Journal of Clinical and Translational Science (Apr 2022)
266 Inpatient Quality Indicators Risk-Adjustment Using Interactions Selected by Machine Learning Methods
Abstract
OBJECTIVES/GOALS: Predictive models for health outcomes often have poor calibration potentially due to interactions that are ignored by standard methods. Using AHRQ models for Inpatient Quality Indicator (IQI) 11 Abdominal Aortic Aneurysm Repair and IQI 09 Pancreatic Resection mortality, we hypothesize that identifying interactions may improve model calibration. METHODS/STUDY POPULATION: We used adult discharge data from 16 states obtained from AHRQ Healthcare Cost and Utilization Project (State Inpatient Database), California Department of Health Care Access and Information, and New York State Department of Health. We used AHRQ’s v2021-1 Clinical Classifications Software Refined (CCSR) with present on admission flags to create features for risk-adjustment. We compared the performance of Least absolute shrinkage and selection operator (LASSO) model and first-order interaction models estimated using Hierarchical Group Lasso Regression (HGLR), after splitting the data into training and test sets. C-statistics, area under the precision-recall curve and Hosmer-Lemeshow calibration plots are reported. Finally, logistic regression models with selected CCSRs were evaluated on the test set. RESULTS/ANTICIPATED RESULTS: IQI 11 has four strata: open and endovascular repair of ruptured aneurysms (39% and 21% mortality, respectively); open and endovascular repair of unruptured aneurysms (6% and 0.8% mortality, respectively). IQI 09 has two strata: with and without pancreatic cancer (2% and 2.5% mortality, respectively).
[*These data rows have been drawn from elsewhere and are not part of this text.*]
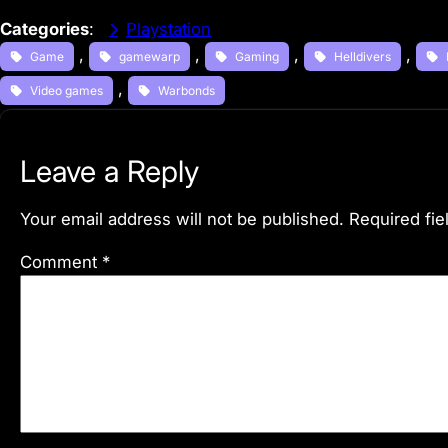
Categories
:
Playstation
, 
, 
, 
, 
Game
gamewarp
Gaming
Helldivers
, 
Video games
Warbonds
Leave a Reply
Your email address will not be published.
Required fi
Comment
*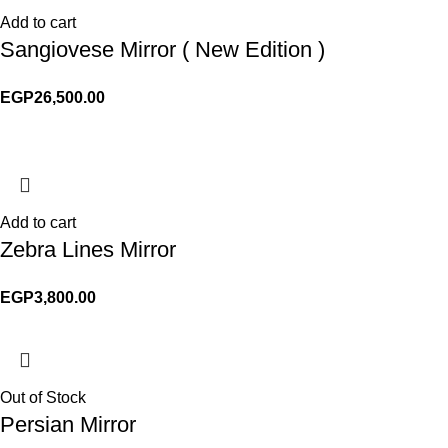
Add to cart
Sangiovese Mirror ( New Edition )
EGP
26,500.00
Add to cart
Zebra Lines Mirror
EGP
3,800.00
Out of Stock
Persian Mirror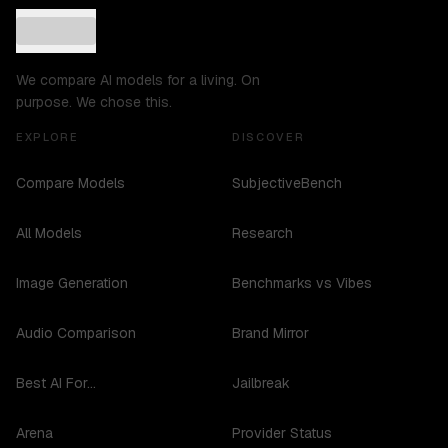
We compare AI models for a living. On
purpose. We chose this.
EXPLORE
DISCOVER
Compare Models
SubjectiveBench
All Models
Research
Image Generation
Benchmarks vs Vibes
Audio Comparison
Brand Mirror
Best AI For...
Jailbreak
Arena
Provider Status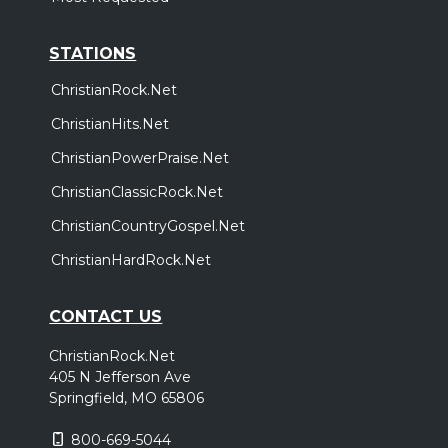
STATIONS
ChristianRock.Net
ChristianHits.Net
ChristianPowerPraise.Net
ChristianClassicRock.Net
ChristianCountryGospel.Net
ChristianHardRock.Net
CONTACT US
ChristianRock.Net
405 N Jefferson Ave
Springfield, MO 65806
800-669-5044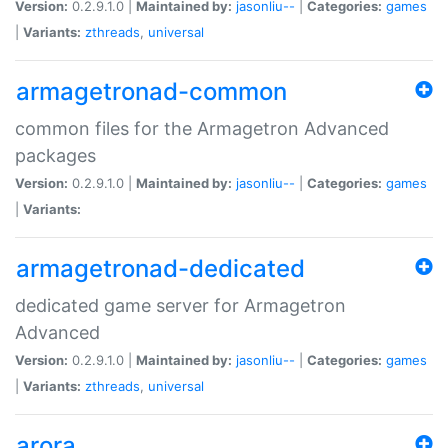
Version:
0.2.9.1.0 |
Maintained by:
jasonliu--
|
Categories:
games
|
Variants:
zthreads
,
universal
armagetronad-common
common files for the Armagetron Advanced
packages
Version:
0.2.9.1.0 |
Maintained by:
jasonliu--
|
Categories:
games
|
Variants:
armagetronad-dedicated
dedicated game server for Armagetron
Advanced
Version:
0.2.9.1.0 |
Maintained by:
jasonliu--
|
Categories:
games
|
Variants:
zthreads
,
universal
arora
Comparing the HGLR model (with interaction effects) with Lasso models (without interactions), we noticed meaningful improvements in discrimination and calibration. However, for IQI 09, the extremely low mortality rate did not result in good HGLR or LASSO models. Interactions involving CCSRs could be identified using the novel HGLR method, which improved model performance given a heterogeneous population in IQI 11 with a mix of high and low event rates, unlike the more homogeneous patient population in IQI 09. DISCUSSION/SIGNIFICANCE: Standard implementations of regression models fail to address critical issues that arise in healthcare data – (a) quadratic explosion of potential interactions that cannot be manually identified, and (b) categorical variables with multiple levels or values (e.g., age categories). We propose innovative use of HGLR to robustly address these issues.